As you can expect, exactly the opposite. Let’s use only st.cache_resource instead of using session_state.

This is by far the one I hate the most, because variables are getting initialized everytime, and I don’t like that.

@st.cache_resource
def return_embeddings_model():

    emb_model = HuggingFaceInstructEmbeddings(model_name="hkunlp/instructor-large", model_kwargs={"device":"cuda"})

    return emb_model

@st.cache_resource
def return_llm(model_path, model_n_ctx, model_n_batch, model_n_threads, temperature, top_p, top_k, max_tokens, n_gpu_layers):

    llm = LlamaCpp(model_path=model_path, n_ctx=model_n_ctx, n_batch=model_n_batch, verbose=True, streaming=True, n_threads=model_n_threads, temperature=temperature, top_p=top_p, top_k=top_k, max_tokens=max_tokens, n_gpu_layers=n_gpu_layers)

    return llm

load_dotenv()

model_path = os.getenv('MODEL_PATH')

model_n_ctx = os.getenv('MODEL_N_CTX')

model_n_batch = os.getenv('MODEL_N_BATCH')

model_n_threads = os.getenv('MODEL_N_THREADS')

temperature = os.getenv('TEMPERATURE')

top_p = os.getenv('TOP_P')

top_k = os.getenv('TOP_K')

max_tokens = os.getenv('MAX_TOKENS')

n_gpu_layers =os.getenv('N_GPU_LAYERS')

llm_model = return_llm(model_path, model_n_ctx, model_n_batch, model_n_threads, temperature, top_p, top_k, max_tokens, n_gpu_layers)
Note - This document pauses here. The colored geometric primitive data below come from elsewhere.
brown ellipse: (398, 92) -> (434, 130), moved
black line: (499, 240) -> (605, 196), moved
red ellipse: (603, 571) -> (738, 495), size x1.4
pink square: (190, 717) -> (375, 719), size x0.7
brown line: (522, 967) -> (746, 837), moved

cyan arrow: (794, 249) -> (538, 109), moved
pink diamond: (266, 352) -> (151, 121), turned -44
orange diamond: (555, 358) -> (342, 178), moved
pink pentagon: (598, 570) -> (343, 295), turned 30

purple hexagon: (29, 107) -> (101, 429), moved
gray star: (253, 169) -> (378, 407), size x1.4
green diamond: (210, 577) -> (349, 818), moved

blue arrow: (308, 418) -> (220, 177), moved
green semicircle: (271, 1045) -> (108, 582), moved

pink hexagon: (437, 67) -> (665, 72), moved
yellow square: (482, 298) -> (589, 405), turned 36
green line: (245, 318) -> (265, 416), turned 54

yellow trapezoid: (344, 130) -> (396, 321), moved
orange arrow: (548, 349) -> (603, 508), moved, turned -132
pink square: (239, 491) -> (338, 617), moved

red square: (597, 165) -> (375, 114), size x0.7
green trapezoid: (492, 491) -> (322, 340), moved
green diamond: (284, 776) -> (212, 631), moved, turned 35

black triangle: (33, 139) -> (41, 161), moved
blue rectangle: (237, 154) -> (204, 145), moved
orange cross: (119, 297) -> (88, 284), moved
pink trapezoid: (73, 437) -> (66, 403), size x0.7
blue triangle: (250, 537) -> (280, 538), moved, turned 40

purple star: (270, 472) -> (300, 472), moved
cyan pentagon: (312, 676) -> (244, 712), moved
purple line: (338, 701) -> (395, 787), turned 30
emb_model = return_embeddings_model()

I hope you can help me find what’s going on here!!

Thanks in advance for your support,

Jacob.

Which version of streamlit are you using?

Hi Joseph!

Thanks for your question.

I mentioned in the post I was jumping between 1.27.2 and 1.28.1, but if you have any version suggestion to try, just tell me and I’ll bring you my results with that trial!

Thanks in advance.

Kind regards,

The reason I ask is that I have had issues with my code once I upgraded to 1.28 due to Streamlit running a second time when I would not have expected it.

Your script is loading the model into memory twice when you would only expect that particular segment of code to run once.
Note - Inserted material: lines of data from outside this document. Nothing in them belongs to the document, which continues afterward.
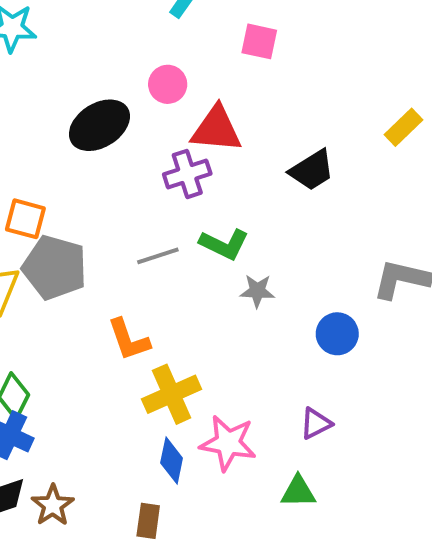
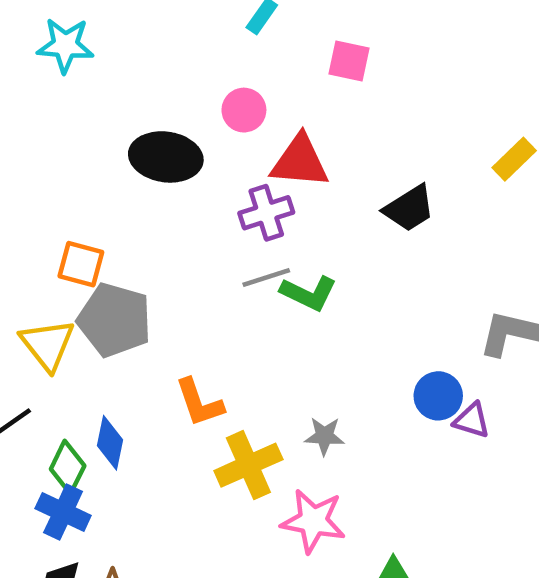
black ellipse: (99, 125) -> (166, 157), turned 40
gray line: (158, 256) -> (266, 278), moved
gray star: (257, 291) -> (324, 436), moved
purple triangle: (316, 423) -> (472, 420), moved, turned 44
blue diamond: (172, 460) -> (110, 443), moved

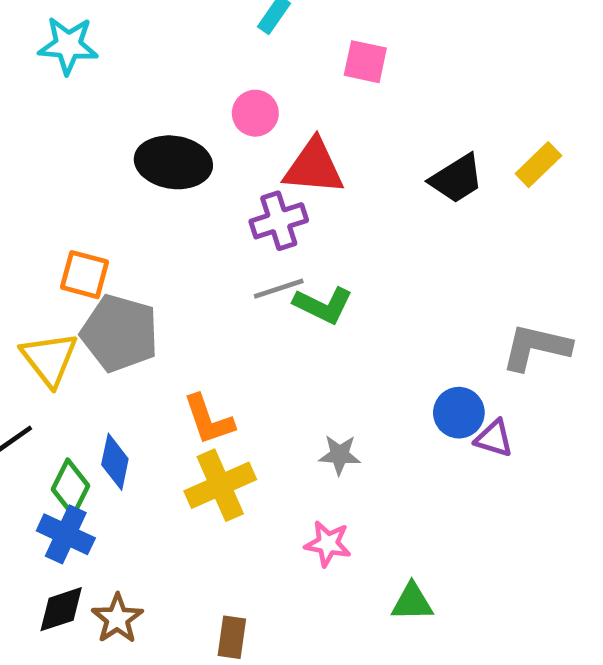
black trapezoid: (409, 208) -> (457, 179), moved
yellow cross: (248, 465) -> (220, 485), moved
pink star: (313, 521) -> (328, 544), size x0.7

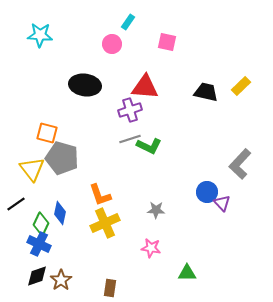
pink circle: (255, 113) -> (112, 44), moved
black trapezoid: (457, 179) -> (206, 92), turned -135
gray L-shape: (536, 347) -> (240, 164), turned -60
purple triangle: (494, 438) -> (222, 203), turned 30

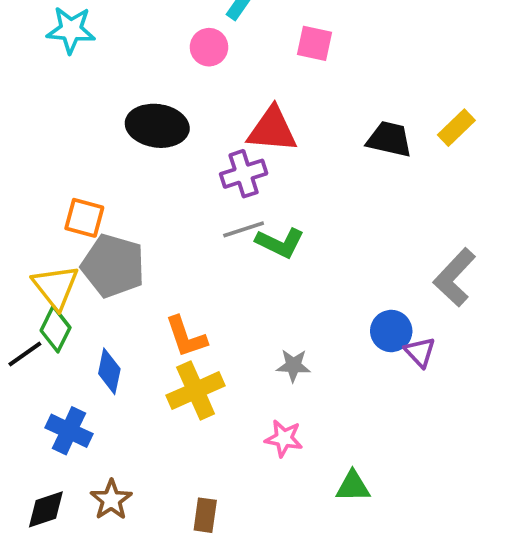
green diamond: (41, 224) -> (56, 329), moved
black diamond: (37, 276) -> (46, 509), moved

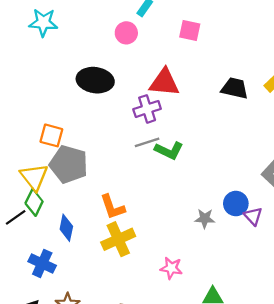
gray star: (293, 366) -> (205, 218), moved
In my case the submit button would get pressed the entire program would run and then it would still be true and run the code inside the If statement (after which it became false) this is not how my code ran in 1.27.

Anyways the point is I think your code is rerunning and if you have not tried on 1.7x I would do that first if it’s happening with both versions then it’s unrelated to what was happening with me.

If you have access to logs maybe go old school and add a bunch of print statements so you ca. see which parts are running/not running which is probably different than what you are thinking.

Then once you know the sequence you can add a session flag that is false but becomes true on the first run as a means of controlling the flow of its similar as what happened to me.

Hi Joseph,

Thanks for your response.

The version ended up not being a problem at all (tried with many different ones). But I just discovered what was going on.

My initial third approach, was in the end the one that solves loading the models more than once, as with caches the model just uploads once, ignoring the user’s session.

By the way, I’m still having issues with st.cache_resource, turning down my containers when trying to load the llama-2-13b-chat.Q8_0.gguf.

I tried it with Chainlit instead of Streamlit (same model, same function but not using caches) and worked smooth.

I would love to get the same smoothness using Streamlit as I need my user to input a lot of data that wouldn’t be possible to include at all using Chainlit.

Thanks in advance for any help you can provide.